Fuck all you mother-fuckers!
- Politicians: You mother-fuckers need to die. Public servants our ass. None of you have ever had a real job, you steal our money, channel it to private interests, squash the competitors of interests who support you, fuck $500/hour whores paid for by state money, mail our taxes to your slum-lord cronies so they can buy our property and rent it to fucking criminals who sell crack to our children and rape entire communities. Fuck all you mother-fuckers!
- The FCC: Yes-boy for the big telecoms. We thank you that we’re locked into two-year contacts on our grossly over-priced phone plans, paying upwards of $90.00/month to subsidize new phones every eighteen months for fuck-tards who suck at math, and that we have no choice—thanks to you. Fuck all you mother-fuckers!
- Elián González. What the fuck makes you so special? Fuck you!
- Lawyers – Fucking despicable parasites who prey on the misery of the world for obscene financial gain. Our only solace is that most of you will go to hell. Fuck all you mother-fuckers!
- Insurance companies – see above. Fuck all you mother-fuckers!
- People who speak ebonics: You stupid-ass, ignorant mother-fuckers need to assess the extent to which you sound like a steaming pile of shit every time you open your putrid, gaping pie-hole. Fucking learn to speak, you fuck-tards! Then you could get off welfare, get a fucking job, stop being a leach, and perhaps have an iota of self-respect one day. You all sound like fucking assholes. Kiss you mother with that mouth? Probably, she’s an ignorant whore too. Fuck all you mother-fuckers!

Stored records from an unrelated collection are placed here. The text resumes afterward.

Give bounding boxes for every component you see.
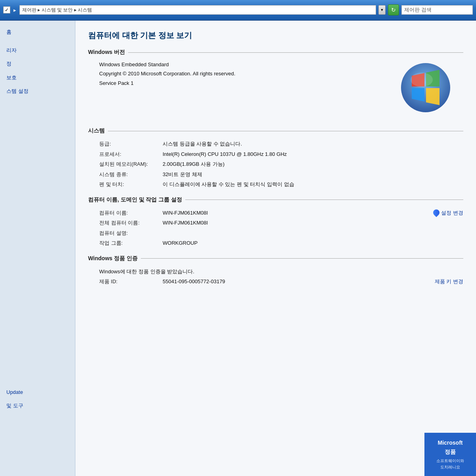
computer-value-1: WIN-FJM061KM08I bbox=[163, 219, 463, 227]
main-area: 홈 리자 정 보호 스템 설정 Update 및 도구 컴퓨터에 대한 기본 정… bbox=[0, 21, 476, 476]
address-dropdown-btn[interactable]: ▼ bbox=[378, 5, 386, 15]
windows-logo-icon bbox=[400, 62, 451, 113]
section-divider bbox=[128, 52, 463, 53]
windows-version-label: Windows 버전 bbox=[88, 49, 125, 56]
system-section-label: 시스템 bbox=[88, 127, 105, 134]
computer-section-divider bbox=[185, 200, 463, 200]
windows-logo-container bbox=[400, 62, 451, 115]
system-section: 시스템 bbox=[88, 127, 463, 134]
shield-icon bbox=[432, 208, 441, 217]
product-key-change-link[interactable]: 제품 키 변경 bbox=[435, 278, 463, 286]
svg-point-1 bbox=[411, 73, 433, 87]
content-area: 컴퓨터에 대한 기본 정보 보기 Windows 버전 Windows Embe… bbox=[75, 21, 476, 476]
system-label-0: 등급: bbox=[99, 140, 163, 148]
system-label-4: 펜 및 터치: bbox=[99, 180, 163, 188]
page-title: 컴퓨터에 대한 기본 정보 보기 bbox=[88, 30, 463, 41]
computer-row-3: 작업 그룹: WORKGROUP bbox=[99, 239, 463, 247]
sidebar-item-manager[interactable]: 리자 bbox=[0, 44, 75, 57]
activation-text: Windows에 대한 정품 인증을 받았습니다. bbox=[99, 268, 463, 276]
system-row-2: 설치된 메모리(RAM): 2.00GB(1.89GB 사용 가능) bbox=[99, 160, 463, 168]
activation-section-label: Windows 정품 인증 bbox=[88, 255, 138, 262]
computer-info-block: 컴퓨터 이름: WIN-FJM061KM08I 설정 변경 전체 컴퓨터 이름:… bbox=[88, 209, 463, 247]
computer-label-0: 컴퓨터 이름: bbox=[99, 209, 163, 217]
sidebar-item-system-settings[interactable]: 스템 설정 bbox=[0, 84, 75, 98]
content-wrapper: 컴퓨터에 대한 기본 정보 보기 Windows 버전 Windows Embe… bbox=[88, 30, 463, 286]
genuine-line1: Microsoft bbox=[428, 438, 472, 447]
system-row-3: 시스템 종류: 32비트 운영 체제 bbox=[99, 171, 463, 178]
windows-version-section: Windows 버전 bbox=[88, 49, 463, 56]
system-label-3: 시스템 종류: bbox=[99, 171, 163, 178]
activation-section: Windows 정품 인증 bbox=[88, 255, 463, 262]
computer-label-2: 컴퓨터 설명: bbox=[99, 229, 163, 237]
computer-row-1: 전체 컴퓨터 이름: WIN-FJM061KM08I bbox=[99, 219, 463, 227]
search-placeholder: 제어판 검색 bbox=[404, 6, 432, 13]
computer-row-0: 컴퓨터 이름: WIN-FJM061KM08I 설정 변경 bbox=[99, 209, 463, 217]
system-row-0: 등급: 시스템 등급을 사용할 수 없습니다. bbox=[99, 140, 463, 148]
system-row-1: 프로세서: Intel(R) Celeron(R) CPU 1037U @ 1.… bbox=[99, 150, 463, 158]
computer-value-0: WIN-FJM061KM08I bbox=[163, 209, 421, 217]
computer-value-2 bbox=[163, 229, 463, 237]
genuine-sub-line2: 도치레니요 bbox=[428, 464, 472, 470]
activation-section-divider bbox=[141, 258, 463, 259]
genuine-line2: 정품 bbox=[428, 447, 472, 456]
product-id-label: 제품 ID: bbox=[99, 278, 163, 286]
svg-point-0 bbox=[401, 63, 450, 112]
system-value-3: 32비트 운영 체제 bbox=[163, 171, 463, 178]
sidebar-item-tools[interactable]: 및 도구 bbox=[0, 399, 75, 413]
system-value-2: 2.00GB(1.89GB 사용 가능) bbox=[163, 160, 463, 168]
system-value-0: 시스템 등급을 사용할 수 없습니다. bbox=[163, 140, 463, 148]
sidebar-item-settings[interactable]: 정 bbox=[0, 57, 75, 71]
genuine-sub-line1: 소프트웨이이와 bbox=[428, 458, 472, 464]
refresh-button[interactable]: ↻ bbox=[388, 4, 399, 15]
system-label-1: 프로세서: bbox=[99, 150, 163, 158]
sidebar-item-update[interactable]: Update bbox=[0, 386, 75, 399]
activation-info-block: Windows에 대한 정품 인증을 받았습니다. 제품 ID: 55041-0… bbox=[88, 268, 463, 286]
activation-text-row: Windows에 대한 정품 인증을 받았습니다. bbox=[99, 268, 463, 276]
system-section-divider bbox=[108, 131, 463, 131]
computer-section: 컴퓨터 이름, 도메인 및 작업 그룹 설정 bbox=[88, 196, 463, 203]
address-text: 제어판 ▸ 시스템 및 보안 ▸ 시스템 bbox=[22, 7, 92, 13]
sidebar-item-protection[interactable]: 보호 bbox=[0, 71, 75, 84]
system-value-1: Intel(R) Celeron(R) CPU 1037U @ 1.80GHz … bbox=[163, 150, 463, 158]
computer-section-label: 컴퓨터 이름, 도메인 및 작업 그룹 설정 bbox=[88, 196, 182, 203]
search-box[interactable]: 제어판 검색 bbox=[401, 5, 473, 15]
computer-value-3: WORKGROUP bbox=[163, 239, 463, 247]
title-bar: ✓ ▸ 제어판 ▸ 시스템 및 보안 ▸ 시스템 ▼ ↻ 제어판 검색 bbox=[0, 0, 476, 21]
sidebar-item-home[interactable]: 홈 bbox=[0, 25, 75, 39]
settings-change-link[interactable]: 설정 변경 bbox=[433, 209, 463, 217]
genuine-sub: 소프트웨이이와 도치레니요 bbox=[428, 458, 472, 470]
address-bar[interactable]: 제어판 ▸ 시스템 및 보안 ▸ 시스템 bbox=[19, 5, 376, 15]
computer-label-1: 전체 컴퓨터 이름: bbox=[99, 219, 163, 227]
system-info-block: 등급: 시스템 등급을 사용할 수 없습니다. 프로세서: Intel(R) C… bbox=[88, 140, 463, 188]
product-id-row: 제품 ID: 55041-095-0005772-03179 제품 키 변경 bbox=[99, 278, 463, 286]
system-row-4: 펜 및 터치: 이 디스플레이에 사용할 수 있는 펜 및 터치식 입력이 없습 bbox=[99, 180, 463, 188]
sidebar: 홈 리자 정 보호 스템 설정 Update 및 도구 bbox=[0, 21, 75, 476]
ms-genuine-badge: Microsoft 정품 소프트웨이이와 도치레니요 bbox=[424, 433, 476, 476]
system-value-4: 이 디스플레이에 사용할 수 있는 펜 및 터치식 입력이 없습 bbox=[163, 180, 463, 188]
settings-change-label: 설정 변경 bbox=[441, 209, 463, 217]
system-label-2: 설치된 메모리(RAM): bbox=[99, 160, 163, 168]
computer-row-2: 컴퓨터 설명: bbox=[99, 229, 463, 237]
arrow-separator: ▸ bbox=[13, 7, 16, 13]
computer-label-3: 작업 그룹: bbox=[99, 239, 163, 247]
product-id-value: 55041-095-0005772-03179 bbox=[163, 278, 425, 286]
checkbox-icon[interactable]: ✓ bbox=[3, 6, 10, 13]
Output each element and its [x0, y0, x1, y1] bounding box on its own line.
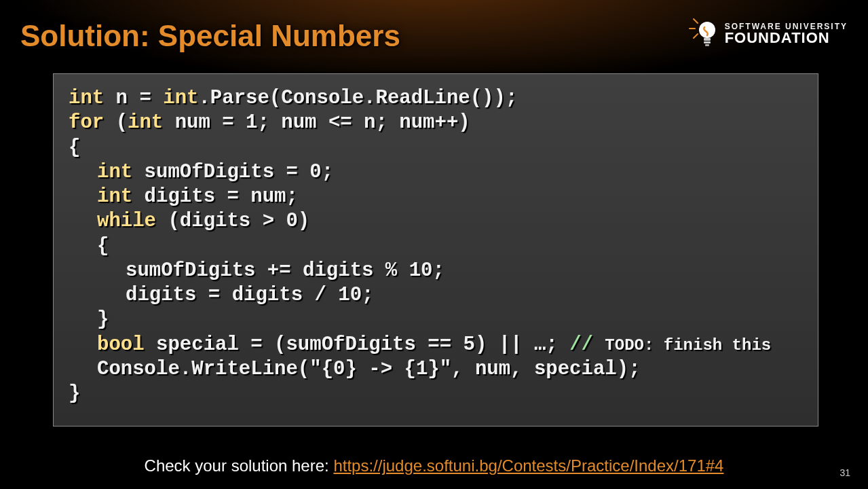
footer-text: Check your solution here: [145, 456, 334, 475]
code-content: int n = int.Parse(Console.ReadLine()); f… [69, 86, 803, 406]
svg-line-2 [694, 34, 698, 38]
page-number: 31 [839, 467, 850, 478]
svg-rect-5 [704, 41, 711, 43]
logo: SOFTWARE UNIVERSITY FOUNDATION [687, 15, 848, 53]
footer-link[interactable]: https://judge.softuni.bg/Contests/Practi… [333, 456, 723, 475]
svg-rect-4 [704, 38, 711, 41]
logo-line2: FOUNDATION [725, 31, 848, 46]
code-block: int n = int.Parse(Console.ReadLine()); f… [53, 73, 818, 427]
logo-text: SOFTWARE UNIVERSITY FOUNDATION [725, 22, 848, 46]
svg-rect-6 [705, 44, 709, 46]
slide-title: Solution: Special Numbers [20, 19, 400, 53]
lightbulb-icon [687, 15, 719, 53]
footer: Check your solution here: https://judge.… [0, 456, 868, 475]
logo-line1: SOFTWARE UNIVERSITY [725, 22, 848, 31]
svg-line-0 [694, 19, 698, 23]
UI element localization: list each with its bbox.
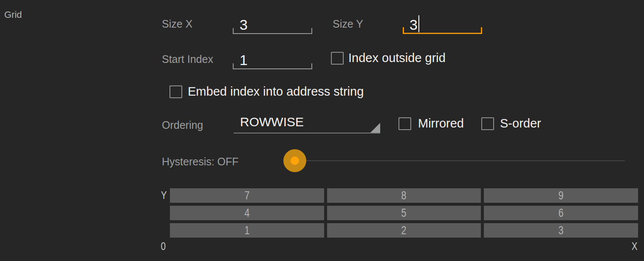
- grid-preview: 7 8 9 4 5 6 1 2 3: [170, 188, 638, 238]
- size-y-input[interactable]: 3: [403, 15, 482, 34]
- s-order-checkbox[interactable]: [481, 117, 494, 130]
- mirrored-checkbox[interactable]: [398, 117, 411, 130]
- grid-pad[interactable]: 3: [484, 223, 638, 238]
- dropdown-arrow-icon: [370, 123, 380, 133]
- x-axis-label: X: [631, 240, 638, 253]
- slider-knob-dot: [291, 156, 299, 165]
- s-order-label: S-order: [500, 116, 541, 130]
- grid-pad[interactable]: 4: [170, 206, 324, 220]
- index-outside-grid-checkbox[interactable]: [331, 52, 344, 65]
- ordering-value: ROWWISE: [240, 115, 304, 129]
- grid-pad[interactable]: 9: [484, 188, 638, 203]
- ordering-dropdown[interactable]: ROWWISE: [234, 115, 380, 133]
- grid-pad[interactable]: 7: [170, 188, 324, 203]
- grid-pad[interactable]: 6: [484, 206, 638, 220]
- panel-title: Grid: [4, 9, 22, 20]
- grid-settings-panel: Grid Size X 3 Size Y 3 Start Index 1 Ind…: [0, 0, 644, 261]
- ordering-underline: [234, 133, 380, 133]
- hysteresis-slider-knob[interactable]: [283, 149, 306, 172]
- embed-index-label: Embed index into address string: [188, 85, 364, 99]
- index-outside-grid-label: Index outside grid: [348, 51, 446, 65]
- grid-pad[interactable]: 5: [327, 206, 481, 220]
- start-index-input[interactable]: 1: [233, 51, 312, 69]
- grid-pad[interactable]: 8: [327, 188, 481, 203]
- start-index-label: Start Index: [162, 53, 213, 65]
- size-y-underline: [403, 27, 482, 34]
- origin-label: 0: [160, 240, 166, 253]
- embed-index-checkbox[interactable]: [169, 85, 182, 98]
- start-index-underline: [233, 63, 312, 69]
- hysteresis-label: Hysteresis: OFF: [162, 156, 239, 168]
- hysteresis-slider-track[interactable]: [295, 160, 625, 161]
- grid-pad[interactable]: 1: [170, 223, 324, 238]
- mirrored-label: Mirrored: [418, 116, 464, 130]
- ordering-label: Ordering: [162, 119, 203, 131]
- size-x-label: Size X: [162, 18, 192, 30]
- y-axis-label: Y: [160, 189, 167, 202]
- size-x-input[interactable]: 3: [233, 15, 312, 34]
- size-y-label: Size Y: [333, 18, 363, 30]
- size-x-underline: [233, 28, 312, 34]
- grid-pad[interactable]: 2: [327, 223, 481, 238]
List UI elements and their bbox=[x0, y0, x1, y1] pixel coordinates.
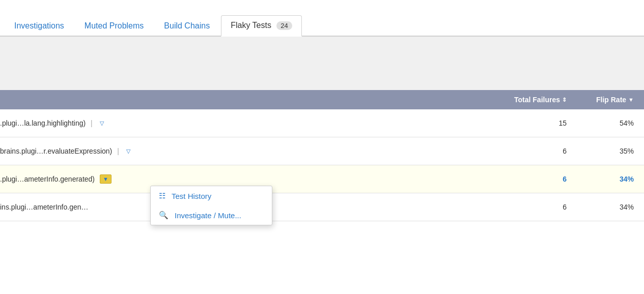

- People who drive in the left lane: self-righteous egomaniacal ass-clowns. Get the fuck into the right lane. What the fuck is wrong with your stupid-ass pea-brains? One day someone should to pull you over to the side of the road, rip you from your car and beat you within an inch of life. Fuck all you mother-fuckers!
- Fans of American Idol, Lost, other vapid shit, and TV in general: If you’re going to waste your life on pretentious, pandering trash, why should you be allowed to consume resources? We hope you die, you miserable wastes of space. If we kept you in a box and fed you through a tube like a veal calf, that would be generous compared to how useful you are. If you unplugged your brains from the tube for one second, you might be forced to face how truly insignificant you are. Please go get fixed. Don’t waste our filtering skills on one more minute of your inane reenactments of made-up bullshit. You suck at at life. Fuck all you mother-fuckers!
- Danielle Petteys, Rachel Ray, 500,000 other pompous, no-talent bitches who attempt to make our daily lives a nauseating episode of Friends plus Martha Stewart Living. Your orange cookware is pretentious and it doesn’t go with a fucking thing. ‘Donny’ tried the turkey at your stupid soirée; told us later it tasted like ass. Fuck all you stupid bitches!
- Whoopi Goldberg (Caryn Elaine Johnson): That she went to the trouble to change her name to something Jewish cowboys yell when they’re riding a bull or their slut of the hour says it all. Goddamn, we’re sick of this bitch – living, daily proof that money can’t buy taste. Fuck you, ‘Whoopi.’
- Parents: your snot-nose, whinny little twat is not special. Stop clogging my FaceBook page with pictures of Johnny’s first poo-poo or your other sniveling trash. Fuck you and your stupid kids.
- Oprah, I swear, if we have do endure one more failed weight-loss attempt, we’re going shit-house on your black ass. For Christ’s sake, you’ve got a live-in chef! Tell him to make you a fucking salad, go for a run, put down the fucking fork already and stop it, you fat monkey! No one gives a rat’s ass about your book of the week except your cadre of brown-nosing authors who make millions from your cult of post-menopausal housewives. Why don’t you just come out of the closet and admit you’re a fat, black dyke? Fuck. No, on second thought don’t. If you do, it will be touted as an epic triumph for fat black dykes and you and Halle Berry (fuck her too) will make untold more millions. Is there anything more narcissistic than a magazine called “O”? Fuck you, Oprah. (Yeah, and fuck you too Halle – you’re hot, so what? That can’t make up for the fact that you suck. We hate you too.)
- Dr. Phil – OMG, OMG, fuck you, fuck you so much, Dr. Phil.